VLVL II: "What is Fascism?" (fwd)
Otto
ottosell at yahoo.de
Wed Feb 18 12:55:07 CST 2004
----- Original Message -----
From: "Ghetta Life" <ghetta_outta at hotmail.com>
To: <lycidas2 at earthlink.net>
Cc: <pynchon-l at waste.org>
Sent: Wednesday, February 18, 2004 2:59 PM
Subject: Re: VLVL II: "What is Fascism?" (fwd)
>
> >From: Terrance <lycidas2 at earthlink.net>>
> >
> > > How the West should deal with Muslim fundamentalism and the head-scarf
> >(or other religious symbols) in public classrooms is a conundrum.
> >
> >I let students wear Ché T-shirts and doo-rags, colors, bandanas, met
hats,
> >yankee hats, rangers suck hats, whatever. I wear a Baltimore Orioles hat
> >with my Long Island Duck's sweater vest (both orange on black) and on
> >halloween I just strap on a pair of black pumps and carry a matching
purse.
>
> Yeah, but you're talking about the US (and especially NYC) where diversity
> is the norm.
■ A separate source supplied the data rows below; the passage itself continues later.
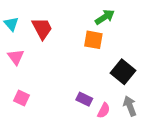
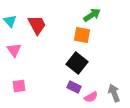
black square: (123, 72) -> (77, 63), moved
pink square: (22, 98) -> (19, 86), turned -32
pink semicircle: (104, 111) -> (91, 97), turned 32

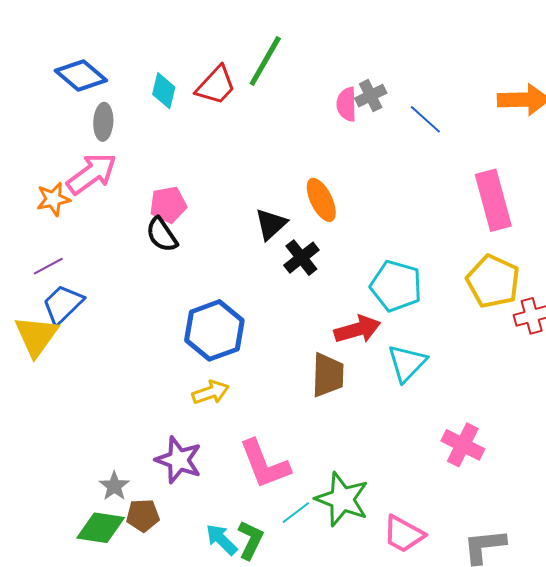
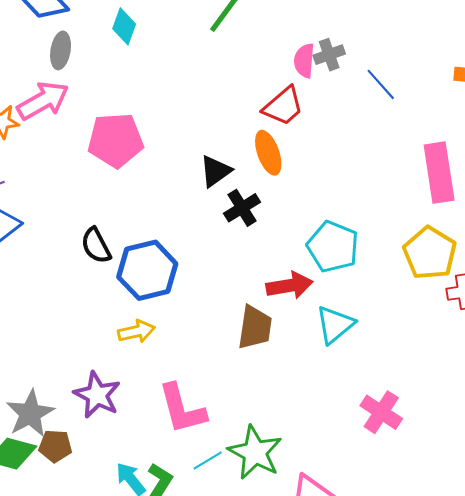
red trapezoid: (216, 85) -> (283, 106), moved
pink pentagon: (168, 205) -> (116, 140), size x1.5
black semicircle: (162, 235) -> (96, 246), moved
gray star: (114, 486) -> (30, 414), size x1.6

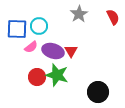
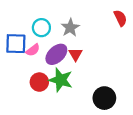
gray star: (79, 14) -> (70, 28), moved
blue square: (17, 29) -> (16, 44), moved
purple ellipse: (53, 51) -> (56, 54), turned -60

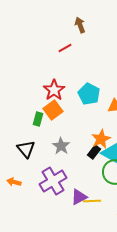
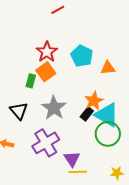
gray star: (61, 146) -> (54, 108), size x1.4
purple triangle: (79, 197) -> (72, 159), turned -36
yellow line: (92, 201) -> (78, 172), moved

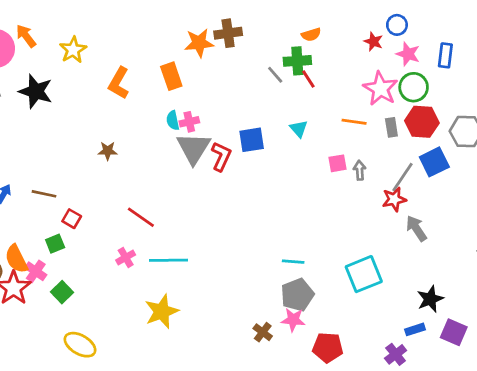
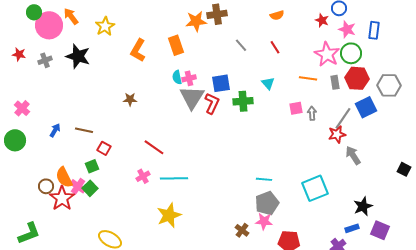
green cross: (297, 61) -> (243, 101), moved
gray line: (275, 75) -> (241, 45), moved
blue square: (252, 140) -> (221, 83), moved
green square: (62, 292) -> (90, 188), moved

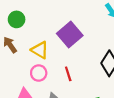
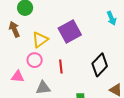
yellow triangle: (40, 50) -> (40, 40), turned 42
Europe has been largely insulated and very resistant to such
> changes in their "norms." France seems to have suddenly developed a great
> fear of their Mid-East population, and is grasping at scarves. The only
> schools in the US that have avoided the issue of style and the messages
sent
> by personal dress are those where everyone is required to wear a uniform,
> and even hair style are regulated.
>
> Ghetta
Remember that the new law in France forbids open Muslim, Christian, Jewish
or any other obviously religious symbols at school for teachers and pupils.
(The same law for everybody) -- as Kai says.
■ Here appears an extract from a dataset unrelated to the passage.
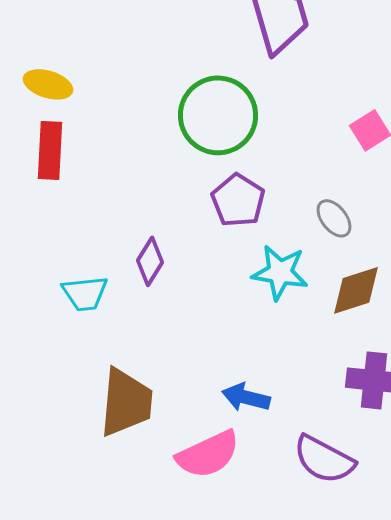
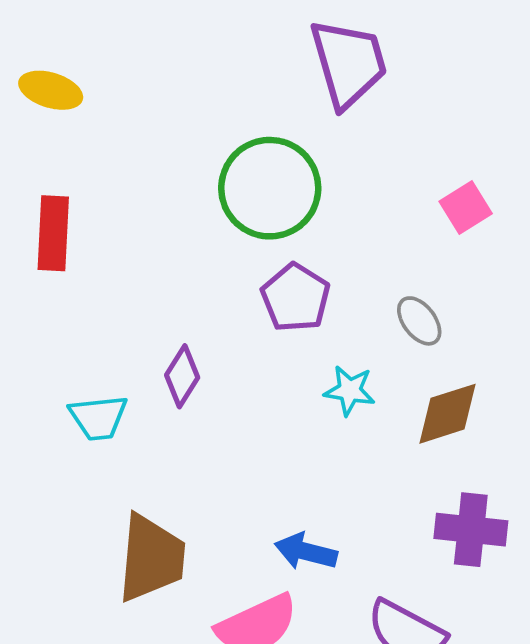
yellow ellipse: (48, 84) -> (51, 90), moved
cyan star: (280, 272) -> (350, 390), size x0.7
The reason is that France is much more secularised since the French
Revolution than (for example) the USA. At France they take the division
between the State and the personal belief quite serious.
I don't know if I agree to it because I tend to the opinion that everybody
should be free to express his belief but the French position is at least
consequent. On the other hand, given the post-Taliban Afghan example I'm not
sure if the veil/head-scarf aren't indeed elements of suppression and we
maybe shouldn't open our society to them:
"Many women and girls are essentially prisoners in their own homes," Human
Rights Watch declared. And Amnesty International quoted an aid worker as
saying: "During the Taliban era, if a woman went to market and showed an
inch of flesh, she would have been flogged. Now she's raped."
Change in Afghanistan was never going to come overnight. Honor killings of
girls and forced early marriages are deeply ingrained. An Afghan proverb
says, "A girl should have her first period in her husband's house and not
her father's house."
(...)
Even now, in the new Afghanistan we oversee, they are being kidnapped,
raped, married against their will to old men, denied education, subjected to
virginity tests and imprisoned in their homes. We failed them.
http://www.nytimes.com/2004/02/14/opinion/14KRIS.html
Now that in most German federal states the head-scarf is forbidden at school
I wonder they are going to do with those people wearing a little cross
around the neck, which is quite common in catholic Germany.
What troubles me is that the head-scarf or the veil aren't religious but
much more political symbols. You won't find a word about it in the Qu'ran.
Like the German fascism which had hijacked the national idea Islamic
fundamentalism has hijacked the religious idea of the Islam; both ideologies
further can be compared by their attitude towards violence and by the high
level of intolerance. Another point of comparison is that both have
developed out of a feeling of inferiority, a lack of self-esteem.